Task to complete: Retype word for word the first line of the listing and each line after it up to the line with "با رویکرد حمایت", with the pictures taken out.

Data provided:
----

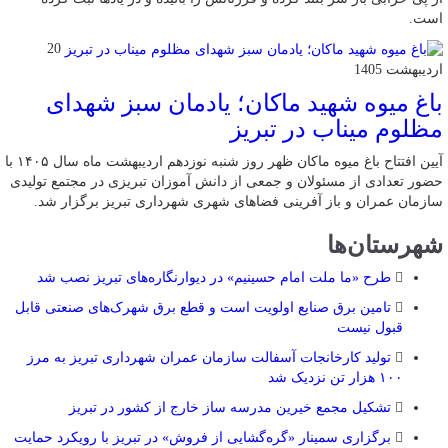
است.
20
اردیبهشت 1405
باغ میوه شهید ماکان؛ یادمان سبز شهدای
مظلوم میناب در تبریز
آیین افتتاح باغ میوه ماکان ظهر روز شنبه نوزدهم اردیبهشت ماه سال ۱۴۰۵ با
حضور تعدادی از مسئولان و جمعی از دانش آموزان تبریزی در مجتمع تولیدی
سازمان عمران و باز آفرینی فضاهای شهری شهرداری تبریز برگزار شد.
شهرستان‌ها
طرح «ما ملت امام حسینیم» در دیوارنگاره‌های تبریز نصب شد
تامین برق صنایع اولویت است و قطع برق شهرک‌های صنعتی قابل
قبول نیست
تولید کارخانجات آسفالت سازمان عمران شهرداری تبریز به مرز
۱۰۰ هزار تن نزدیک شد
تشکیل مجمع خیرین مدرسه ‌ساز خارج از کشور در تبریز
برگزاری سمینار «گره‌گشایی از فروش» در تبریز با رویکرد حمایت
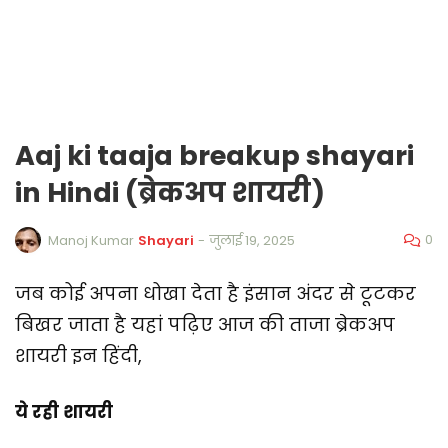
Aaj ki taaja breakup shayari
in Hindi (ब्रेकअप शायरी)
0
Manoj Kumar
Shayari
-
जुलाई 19, 2025
जब कोई अपना धोखा देता है इंसान अंदर से टूटकर
बिखर जाता है यहां पढ़िए आज की ताजा ब्रेकअप
शायरी इन हिंदी,
ये रही शायरी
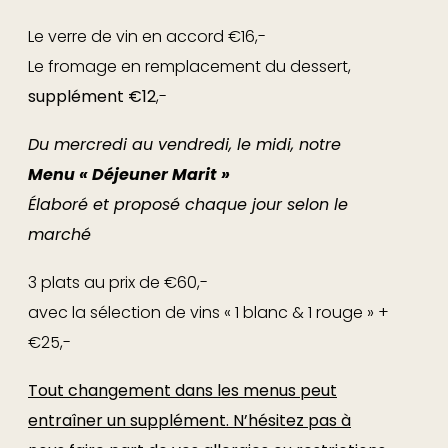
d'Ici et d'Ailleurs » €22
Le verre de vin en accord €16,-
Par nos Maîtres Fromagers Maison Van Tricht
Le fromage en remplacement du dessert,
supplément €12
,-
Les Incontournables €20
Du mercredi au vendredi, le midi, notre
~ L’Irrésistible Dame Blanche à la Vanille de
Menu « Déjeuner Marit »
Tahiti et Chocolat Chaud
Élaboré et proposé chaque jour selon le
marché
~ La Crêpe Normande Caramélisée (15 min)
3 plats au prix de €60,-
Les Innovations €20
avec la sélection de vins « 1 blanc & 1 rouge » +
€25,-
~ Biscuit Breton au Poivre Timut, Fraises et
Rhubarbe
Tout changement dans les menus peut
Glace à la Noisette Torréfiées
entraîner un supplément. N’hésitez pas à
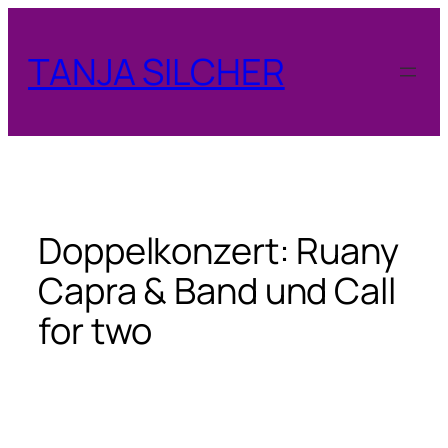
Zum
Inhalt
TANJA SILCHER
springen
Doppelkonzert: Ruany
Capra & Band und Call
for two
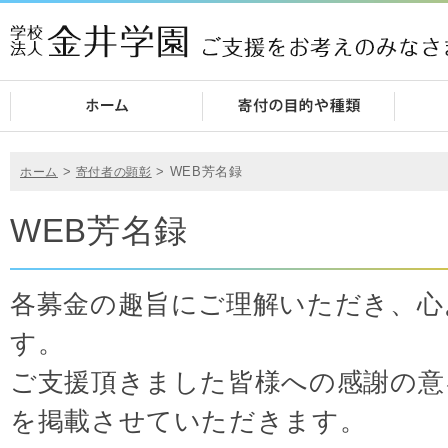
>
>
WEB芳名録
ホーム
寄付者の顕彰
WEB芳名録
各募金の趣旨にご理解いただき、心
す。
ご支援頂きました皆様への感謝の意
を掲載させていただきます。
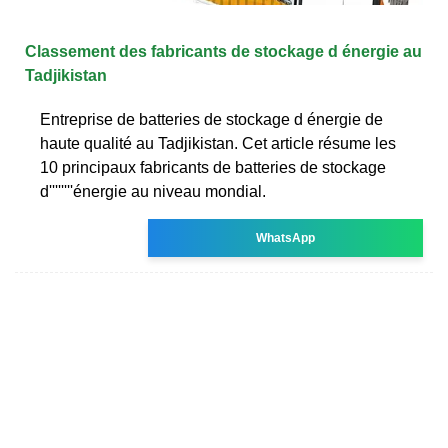
Classement des fabricants de stockage d énergie au
Tadjikistan
Entreprise de batteries de stockage d énergie de
haute qualité au Tadjikistan. Cet article résume les
10 principaux fabricants de batteries de stockage
d''''''''énergie au niveau mondial.
WhatsApp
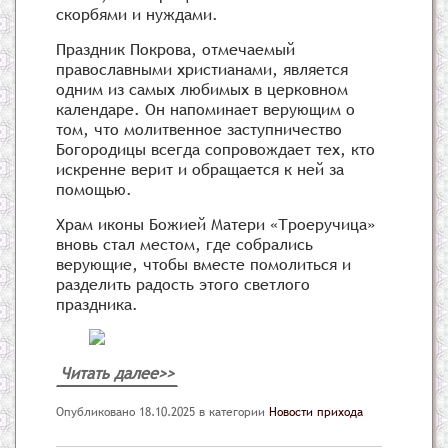
скорбями и нуждами.
Праздник Покрова, отмечаемый
православными христианами, является
одним из самых любимых в церковном
календаре. Он напоминает верующим о
том, что молитвенное заступничество
Богородицы всегда сопровождает тех, кто
искренне верит и обращается к ней за
помощью.
Храм иконы Божией Матери «Троеручица»
вновь стал местом, где собрались
верующие, чтобы вместе помолиться и
разделить радость этого светлого
праздника.
Читать далее>>
Опубликовано 18.10.2025
в категории
Новости прихода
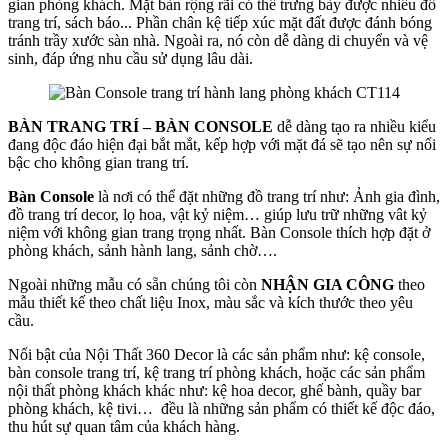
gian phòng khách. Mặt bàn rộng rãi có thể trưng bày được nhiều đồ
trang trí, sách báo... Phần chân kệ tiếp xúc mặt đất được đánh bóng
tránh trầy xước sàn nhà. Ngoài ra, nó còn dễ dàng di chuyển và vệ
sinh, đáp ứng nhu cầu sử dụng lâu dài.
BÀN TRANG TRÍ – BÀN CONSOLE
dễ dàng tạo ra nhiều kiểu
đang độc đáo hiện đại bắt mắt, kếp hợp với mặt đá sẽ tạo nên sự nổi
bậc cho không gian trang trí.
Bàn Console
là nơi có thể đặt những đồ trang trí như: Ảnh gia đình,
đồ trang trí decor, lọ hoa, vật kỷ niệm… giúp lưu trữ những vât kỷ
niệm với không gian trang trọng nhất. Bàn Console thích hợp đặt ở
phòng khách, sảnh hành lang, sảnh chờ….
Ngoài những mẫu có sẵn chúng tôi còn
NHẬN GIA CÔNG
theo
mẫu thiết kế theo chất liệu Inox, màu sắc và kích thước theo yêu
cầu.
Nổi bật của Nội Thất 360 Decor là các sản phẩm như: kệ console,
bàn console trang trí, kệ trang trí phòng khách, hoặc các sản phẩm
nội thất phòng khách khác như: kệ hoa decor, ghế bành, quầy bar
phòng khách, kệ tivi… đều là những sản phẩm có thiết kế độc đáo,
thu hút sự quan tâm của khách hàng.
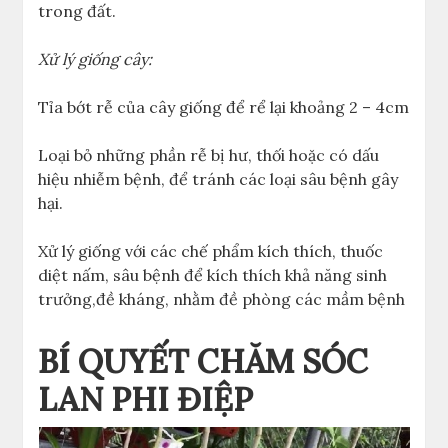
trong đất.
Xử lý giống cây:
Tỉa bớt rễ của cây giống để rể lại khoảng 2 – 4cm
Loại bỏ những phần rễ bị hư, thối hoặc có dấu
hiệu nhiễm bệnh, để tránh các loại sâu bệnh gây
hại.
Xử lý giống với các chế phẩm kích thích, thuốc
diệt nấm, sâu bệnh để kích thích khả năng sinh
trưởng,đề kháng, nhằm đề phòng các mầm bệnh
BÍ QUYẾT CHĂM SÓC
LAN PHI ĐIỆP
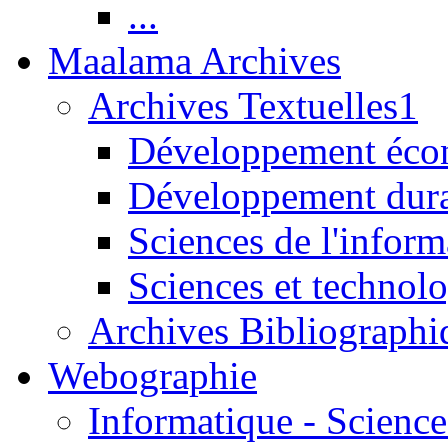
...
Maalama Archives
Archives Textuelles1
Développement écon
Développement dur
Sciences de l'inform
Sciences et technolo
Archives Bibliographi
Webographie
Informatique - Science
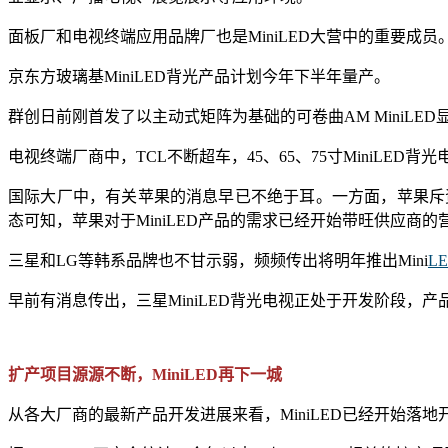
面板厂和电视终端应用品牌厂也是MiniLED大营中的重要成员
京东方玻璃基MiniLED背光产品计划今年下半年量产。
群创日前刚首发了以主动式矩阵为基础的可卷曲AM MiniLE
电视终端厂商中，TCL不断超车，45、65、75寸MiniLE
国际大厂中，有关苹果的消息早已不绝于耳。一方面，苹果斥资100
态可知，苹果对于MiniLED产品的需求已经开始带旺供应商的
三星和LG等韩系品牌也不甘示弱，频频传出将明年推出Mini
L
早前有消息传出，三星MiniLED背光电视正处于开发阶段，产品
扩产项目源源不断，MiniLED再下一城
从各大厂商的最新产品开发进展来看，MiniLED已经开始落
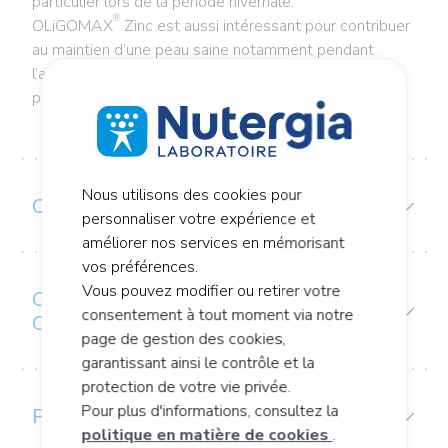
particulier lors de la période hivernale.
®
OLiGOMAX
Zinc est aussi intéressant pour contribuer
au maintien d’une peau saine notamment pendant
l’adolescence ou en cas d’exposition chronique à des
polluants, métaux lourds ou tabac.
Nous utilisons des cookies pour
COMPOSITION
personnaliser votre expérience et
améliorer nos services en mémorisant
vos préférences.
Vous pouvez modifier ou retirer votre
CONSEIL D’UTILISATION /
consentement à tout moment via notre
CONSERVATION
page de gestion des cookies,
garantissant ainsi le contrôle et la
protection de votre vie privée.
Pour plus d'informations, consultez la
PRÉCAUTIONS D’EMPLOI
politique en matière de cookies
.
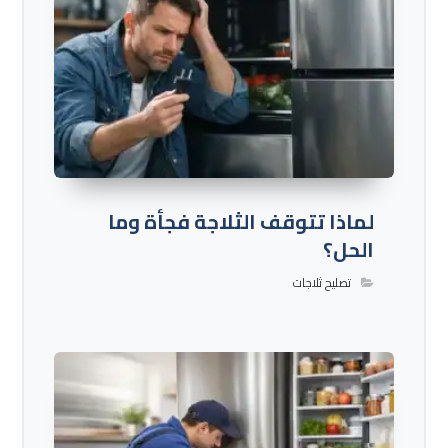
لماذا تتوقف الثلاجة فجأة وما
الحل؟
تصليح ثلاجات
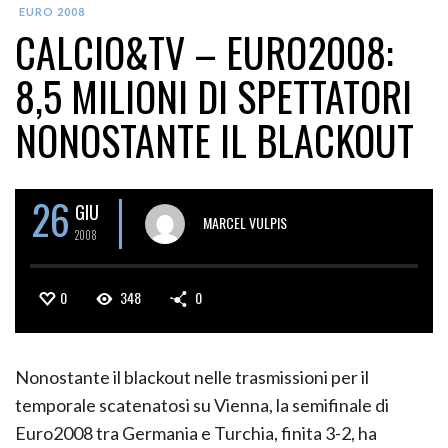
EURO 2008
CALCIO&TV – EURO2008:
8,5 MILIONI DI SPETTATORI
NONOSTANTE IL BLACKOUT
26
GIU
MARCEL VULPIS
2008
0
348
0
Nonostante il blackout nelle trasmissioni per il
temporale scatenatosi su Vienna, la semifinale di
Euro2008 tra Germania e Turchia, finita 3-2, ha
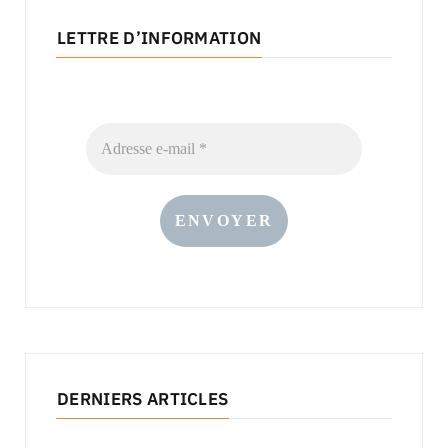
LETTRE D’INFORMATION
DERNIERS ARTICLES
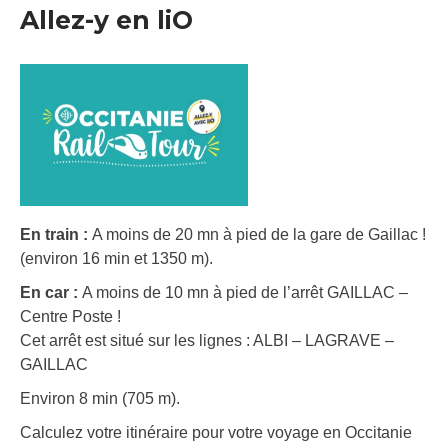
Allez-y en liO
En train :
A moins de 20 mn à pied de la gare de Gaillac !
(environ 16 min et 1350 m).
En car :
A moins de 10 mn à pied de l’arrêt GAILLAC –
Centre Poste !
Cet arrêt est situé sur les lignes : ALBI – LAGRAVE –
GAILLAC
Environ 8 min (705 m).
Calculez votre itinéraire pour votre voyage en Occitanie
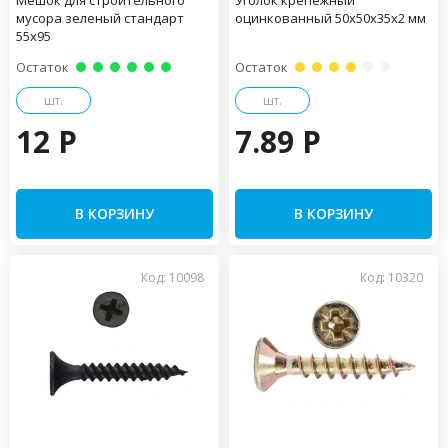
Мешок для строительного
Уголок крепежный
мусора зеленый стандарт
оцинкованный 50х50х35х2 мм
55х95
Остаток
Остаток
шт.
шт.
12 P
7.89 P
В КОРЗИНУ
В КОРЗИНУ
Код: 10098
Код: 10320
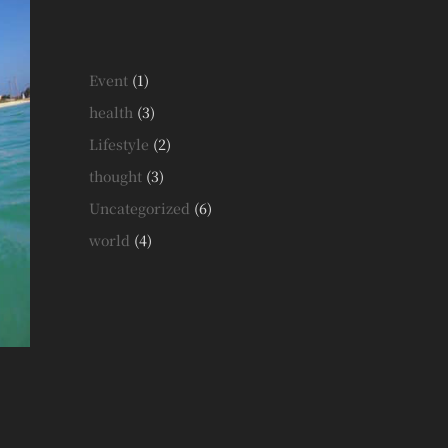
Event
(1)
health
(3)
Lifestyle
(2)
thought
(3)
Uncategorized
(6)
world
(4)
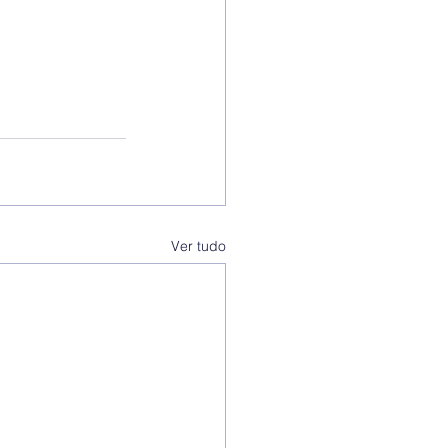
Ver tudo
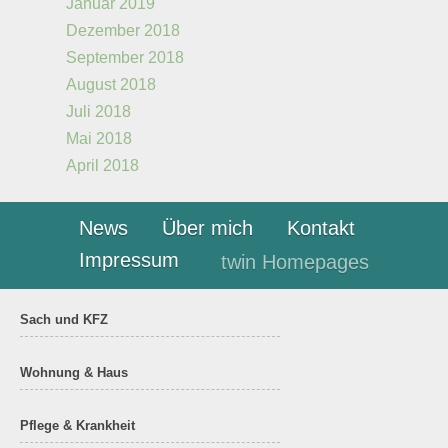
Januar 2019
Dezember 2018
September 2018
August 2018
Juli 2018
Mai 2018
April 2018
News
Über mich
Kontakt
Impressum
twin Homepages
Sach und KFZ
Wohnung & Haus
Pflege & Krankheit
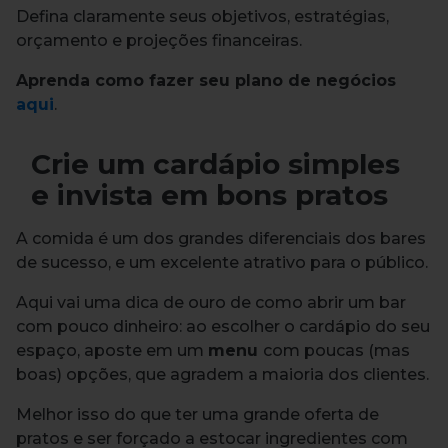
Defina claramente seus objetivos, estratégias,
orçamento e projeções financeiras.
Aprenda como fazer seu plano de negócios
aqui
.
Crie um cardápio simples
e invista em bons pratos
A comida é um dos grandes diferenciais dos bares
de sucesso, e um excelente atrativo para o público.
Aqui vai uma dica de ouro de como abrir um bar
com pouco dinheiro: ao escolher o cardápio do seu
espaço, aposte em um
menu
com poucas (mas
boas) opções, que agradem a maioria dos clientes.
Melhor isso do que ter uma grande oferta de
pratos e ser forçado a estocar ingredientes com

----

Solution for this exercise:
است.
20
اردیبهشت 1405
باغ میوه شهید ماکان؛ یادمان سبز شهدای
مظلوم میناب در تبریز
آیین افتتاح باغ میوه ماکان ظهر روز شنبه نوزدهم اردیبهشت ماه سال ۱۴۰۵ با
حضور تعدادی از مسئولان و جمعی از دانش آموزان تبریزی در مجتمع تولیدی
سازمان عمران و باز آفرینی فضاهای شهری شهرداری تبریز برگزار شد.
شهرستان‌ها
طرح «ما ملت امام حسینیم» در دیوارنگاره‌های تبریز نصب شد
تامین برق صنایع اولویت است و قطع برق شهرک‌های صنعتی قابل
قبول نیست
تولید کارخانجات آسفالت سازمان عمران شهرداری تبریز به مرز
۱۰۰ هزار تن نزدیک شد
تشکیل مجمع خیرین مدرسه ‌ساز خارج از کشور در تبریز
برگزاری سمینار «گره‌گشایی از فروش» در تبریز با رویکرد حمایت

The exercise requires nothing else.